Transportation news: Diesel prices slip but remain above the $3 per gallon mark
October 26, 2010
The average price per gallon of diesel gasoline remained above the $3 per gallon for the fourth straight week, according to data released this week by the Department of Energy’s Energy Information Administration.
For the week of October 25, the EIA reported that that the average price per gallon of diesel fuel is $3.067 per gallon, a 0.6 cent decline from the week of October 18
Prior to the week of October 4, when diesel prices hit $3.00 per gallon, the price per gallon of diesel was below the $3.00 mark for 18 straight weeks. But the recent rise in prices is in line with gains in the price per barrel of crude oil, which has been slightly more than $80, on average, during the same period. Current oil prices are $82.52 per barrel, according to media reports as of press time.
The current average price per gallon of diesel is 26.6 cents higher than it was a year ago and 6 cents below the 2010 weekly high of $3.127 per gallon from the week of May 10.
The EIA is calling for 2010 crude oil prices to hit $77.97 per barrel and 2011 prices at $83.00 per barrel, according to its recently-revised short-term energy outlook. Both figures are below recent estimates of $79.13 for 2010 and $83.50 for 2011.
If prices continue to rise at current levels, some industry experts contend that barrel prices will be between $80 and $90 in 2011 and the price per gallon of diesel will stay above $3 per gallon.
Prior to this recent uptick, oil and gasoline prices were relatively low due to higher inventories signaling weaker demand and sluggish economic growth. And a recent Associated Press report stated that while the price per barrel had been in the $75 per barrel range since early summer, some analysts expect high crude prices to weigh on prices even if the economy expands more than expected over the next year.
Chuck Taylor, founder and principal of Awake! Consulting, an organization that encourages supply chain professionals to play active roles in shaping national energy policy, said at the recent Council of Supply Chain Management Professionals Annual Conference that for the first time in its history the United States will be forced to increase economic growth while decreasing oil consumption, which, he said, is something that has never happened before.

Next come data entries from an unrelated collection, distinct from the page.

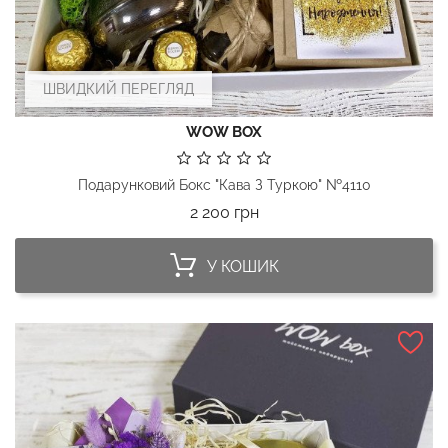
ШВИДКИЙ ПЕРЕГЛЯД
WOW BOX
Подарунковий Бокс "Кава З Туркою" №4110
Ціна
2 200 грн
У КОШИК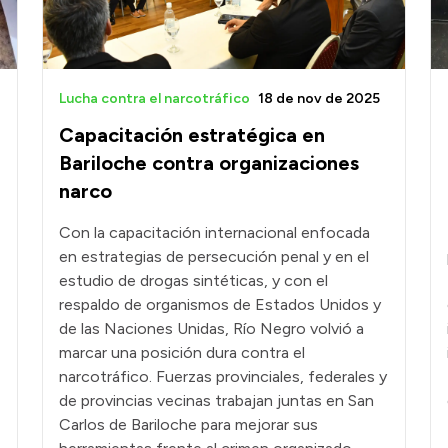
Lucha contra el narcotráfico
18 de nov de 2025
n
Capacitación estratégica en
Bariloche contra organizaciones
narco
Con la capacitación internacional enfocada
en estrategias de persecución penal y en el
estudio de drogas sintéticas, y con el
respaldo de organismos de Estados Unidos y
de las Naciones Unidas, Río Negro volvió a
marcar una posición dura contra el
narcotráfico. Fuerzas provinciales, federales y
de provincias vecinas trabajan juntas en San
Carlos de Bariloche para mejorar sus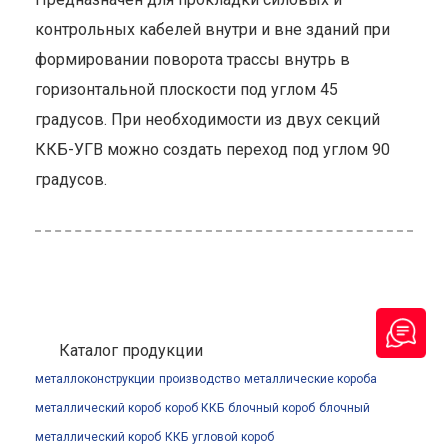
контрольных кабелей внутри и вне зданий при
формировании поворота трассы внутрь в
горизонтальной плоскости под углом 45
градусов. При необходимости из двух секций
ККБ-УГВ можно создать переход под углом 90
градусов.
Каталог продукции
металлоконструкции
производство
металлические короба
металлический короб
короб ККБ
блочный короб
блочный
металлический короб
ККБ
угловой короб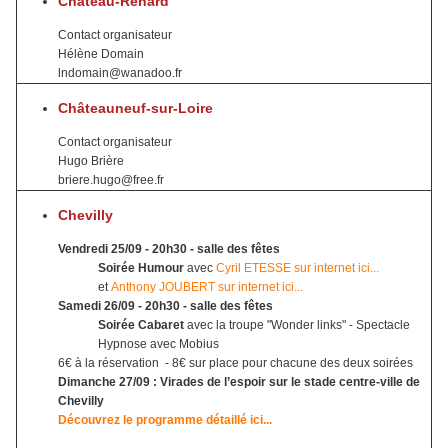
Château-Renard
Contact organisateur
Hélène Domain
lndomain@wanadoo.fr
Châteauneuf-sur-Loire
Contact organisateur
Hugo Brière
briere.hugo@free.fr
Chevilly
Vendredi 25/09 - 20h30 - salle des fêtes
Soirée Humour
avec
Cyril ETESSE sur internet ici...
et
Anthony JOUBERT sur internet ici...
Samedi 26/09 - 20h30 - salle des fêtes
Soirée Cabaret
avec la troupe "Wonder links" - Spectacle
Hypnose avec Mobius
6€ à la réservation - 8€ sur place pour chacune des deux soirées
Dimanche 27/09 : Virades de l’espoir sur le stade centre-ville de
Chevilly
Découvrez le programme détaillé ici...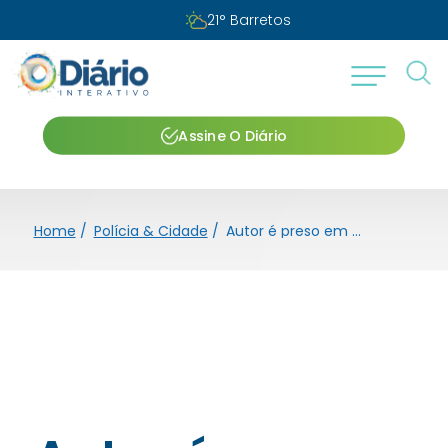
21
°
Barretos
Assine O Diário
Home
/
Polícia & Cidade
/
Autor é preso em flagrante com objetos furtados de clínica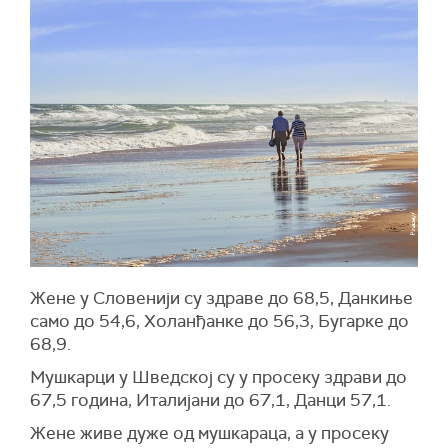
Жене у Словенији су здраве до 68,5, Данкиње
само до 54,6, Холанђанке до 56,3, Бугарке до
68,9.
Мушкарци у Шведској су у просеку здрави до
67,5 година, Италијани до 67,1, Данци 57,1.
Жене живе дуже од мушкараца, а у просеку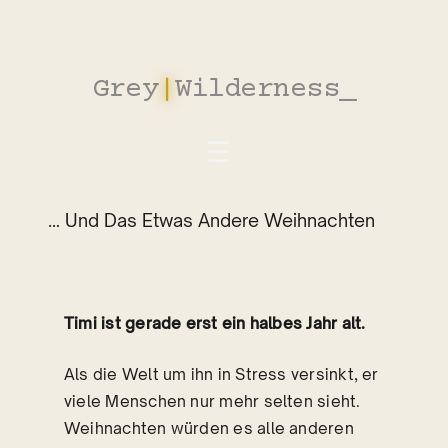
Zum
Inhalt
springen
Grey
|
Wilderness
_
… Und Das Etwas Andere Weihnachten
Timi ist gerade erst ein halbes Jahr alt.
Als die Welt um ihn in Stress versinkt, er
viele Menschen nur mehr selten sieht.
Weihnachten würden es alle anderen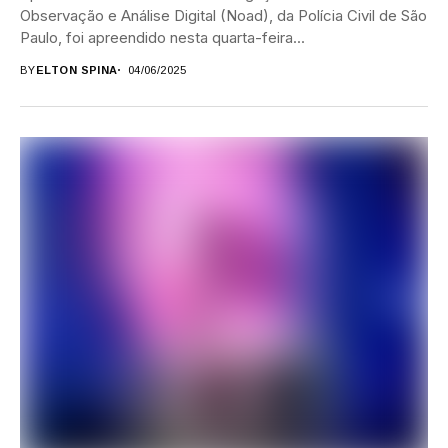
Observação e Análise Digital (Noad), da Polícia Civil de São
Paulo, foi apreendido nesta quarta-feira...
BY
ELTON SPINA
04/06/2025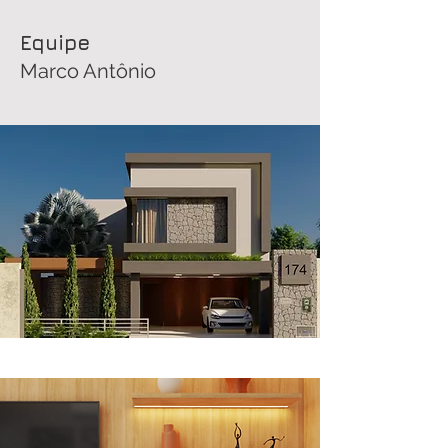
Equipe
Marco Antônio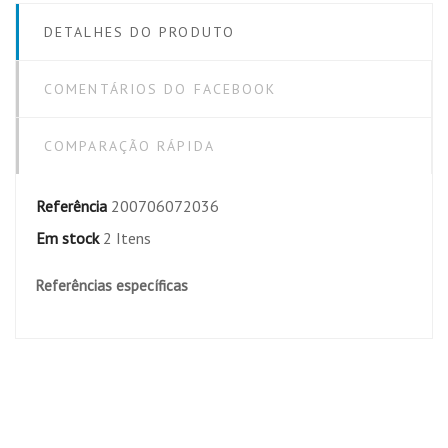
DETALHES DO PRODUTO
COMENTÁRIOS DO FACEBOOK
COMPARAÇÃO RÁPIDA
Referência
200706072036
Em stock
2 Itens
Referências específicas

While diesel prices are in check for now, shippers need to continually monitor and adjust transportation spend levels for any situations which could result in an unexpected uptick in prices.
This was the case when diesel hit $4.75 per gallon in 2008. What’s more, with limited insight into where prices are heading shippers and carriers need to be cognizant about being more efficient overall in freight transportation operations and taking measured steps to burn less fuel.